她站在方伟身后,看着方伟背上那几道被树枝刮出来的口子、肩膀上被石头硌出来的淤青,眼眶一下子就红了。
“疼不疼?”
吴绍丽把毛巾捂在方伟的肩膀上,小心擦着他肩头那道还在往外渗血的伤口,低声问道。
方伟转过身,看着她那双又红又亮的眼睛,笑道:“不疼,一点都不疼。”
“……”
吴绍丽抿紧嘴唇没说话,只是拿毛巾一下一下地擦着他背上那些细小的划伤。
方伟笑嘻嘻地说道:“媳妇儿,你先帮我找件干净衣裳。”
吴绍丽嗅了嗅鼻子,转身进屋翻柜子去了。
等方伟换好干净衣服,去灶房胡乱扒了两口玉米糊糊,把碗往灶台上一搁就站了起来。
吴绍丽见状,立刻问道:“你还要出去?”
“我去老林场看看,”
方伟亲了一下她的脸颊,低声道:“我们那边老林场里面可是有很宝贝,要是被野猪给拱了,那可得损失不少钱。”
说完,他就快步离开了家里,一个人去了老林场。
方伟在他找到天麻的那一片区域转了一圈,确定没有野猪出现过的痕迹,才长长吐了一口气。
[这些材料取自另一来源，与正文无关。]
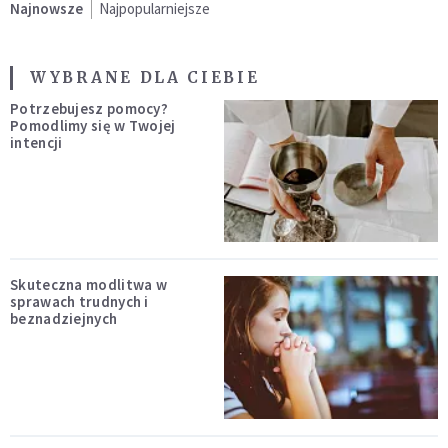
Najnowsze
Najpopularniejsze
WYBRANE DLA CIEBIE
Potrzebujesz pomocy?
Pomodlimy się w Twojej
intencji
Skuteczna modlitwa w
sprawach trudnych i
beznadziejnych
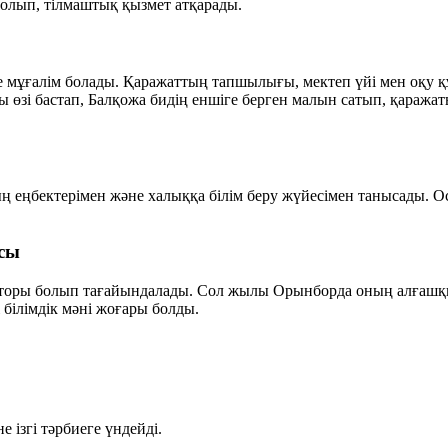
болып, тілмаштық қызмет атқарады.
 мұғалім болады. Қаражаттың тапшылығы, мектеп үйі мен оқу қ
ды өзі бастап, Балқожа бидің еншіге берген малын сатып, қараж
 еңбектерімен және халыққа білім беру жүйесімен танысады. Ос
сы
торы болып тағайындалады. Сол жылы Орынборда оның алғашқы
і білімдік мәні жоғары болды.
 ізгі тәрбиеге үндейді.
昨天晚上待在树上的时候,他是真的怕那些野猪来拱自己的宝贝。
幸好什么事都没有发生,还弄到了一千两百多斤的野猪肉。
……
“咣咣咣!各家当家的都到村长家去开会!咣咣咣!”
铜锣声从村头敲到村尾,除了那些被安排在晒谷场保护猪肉的村民,其他人全部都往周村长家去了。
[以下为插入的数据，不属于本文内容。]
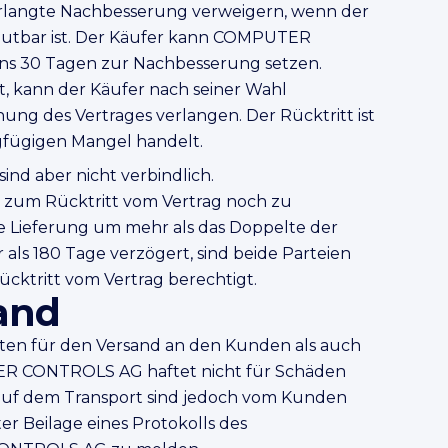
erlangte Nachbesserung verweigern, wenn der
mutbar ist. Der Käufer kann COMPUTER
ns 30 Tagen zur Nachbesserung setzen.
st, kann der Käufer nach seiner Wahl
 des Vertrages verlangen. Der Rücktritt ist
gfügigen Mangel handelt.
ind aber nicht verbindlich.
 zum Rücktritt vom Vertrag noch zu
e Lieferung um mehr als das Doppelte der
ls 180 Tage verzögert, sind beide Parteien
cktritt vom Vertrag berechtigt.
and
osten für den Versand an den Kunden als auch
ER CONTROLS AG haftet nicht für Schäden
auf dem Transport sind jedoch vom Kunden
r Beilage eines Protokolls des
所有人都知道,这次开会肯定是为了讨论该怎么处理这一千两百多斤的猪肉。
周村长家的院子里很快就挤满了人。
条凳不够坐,有人坐在门槛上,有人蹲在墙角根,还有人干脆往地上一坐,拿草帽垫在屁股底下。
院子里嗡嗡嗡嗡的,比过年还热闹。
“一千两百斤啊!你们说村长打算咋分?”
“那还用说!当然是谁家出了力谁多拿!我家小子昨晚可是跟大伟去山里蹲了一宿!”
“你小子干啥了?挖了个坑也算出力?”
“放尼玛的屁!没那个坑野猪能掉下去?你行你上啊!”
一个蹲在墙角的大婶突然站起来,嗓门比在场的人都要大:“我说肉这么多,总不能搁那儿看着吧!”
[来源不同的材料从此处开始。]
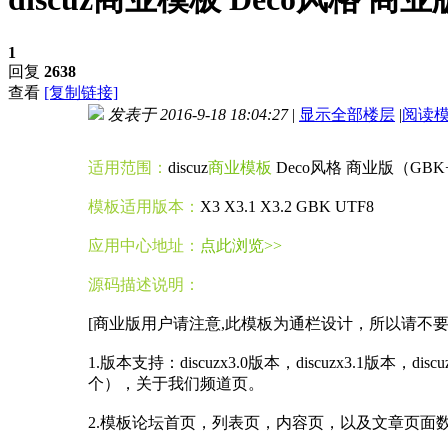
1
回复
2638
查看
[复制链接]
发表于 2016-9-18 18:04:27
|
显示全部楼层
|
阅读
进入图片模式
适用范围：
discuz
商业模板
Deco风格 商业版（GBK+U
模板适用版本：
X3 X3.1 X3.2 GBK UTF8
应用中心地址：
点此浏览>>
源码描述说明：
[商业版用户请注意,此模板为通栏设计，所以请不
1.版本支持：discuzx3.0版本，discuzx3
个），关于我们频道页。
2.模板论坛首页，列表页，内容页，以及文章页面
“干脆按人头把肉全分了!一家分个几斤,回去炖酸菜熬大油,美美地吃他娘的好几天!”
这话刚一落地,立刻就有人跟着附和。
“对对对!分肉!我家锅里都刮不出油星子了!你们摸摸我这肚子,都瘦成啥样了!”
“我家也赞成!辛辛苦苦一年到头,过个年都舍不得敞开吃!这回好不容易白捡这么多肉,不分还等啥?!”
“分肉!分肉!!!”
有一个老汉蹲在地上,喉结一上一下地滚着,像是已经闻到了炖肉的味道。
周村长坐在最前面的条凳上,一边吧嗒吧嗒地抽着烟,一边听着这些人在底下起哄。
沉思了一会,他突然把目光转向坐在角落里的方伟。
方伟坐在靠墙的一张条凳上,脸上没什么表情,低着头在那搓指甲缝里干涸的血泥。
院子里那些人吵吵了半天,周村长一个字没吭。
终于有人察觉到不对劲了。
最先安静下来的是蹲在前排那几个,然后后排的声音也跟着小了下去。
等院子里彻底安静的时候,周村长才开口道:“大伟,你起来说两句。”
一瞬间,所有人都看向了方伟。
是啊!
这次打野猪,领头的和出大力气的都是方伟!肯定得先听听他的意见!
“……”
方伟挑了挑眉,看着盯着自己的周村长,思考了一下才说道:“分肉吃确实痛快。”
“一家分几斤,回去炖酸菜、熬大油,今天晚上全村人一起敞开肚皮吃。”
他的目光在人群里慢慢扫了一圈。
“可吃完之后呢?”
没人说话。
“拉泡屎,就什么都没了。”
听到这话,之前那个提议分肉的大婶脸一下子红了。
“我给大家算一笔账吧。”
方伟竖起一根手指,“镇上的猪肉现在差不多一块二毛钱一斤,野猪肉比不上家猪,肉柴一点,口感差点意思,但它也是真真正正的肉。”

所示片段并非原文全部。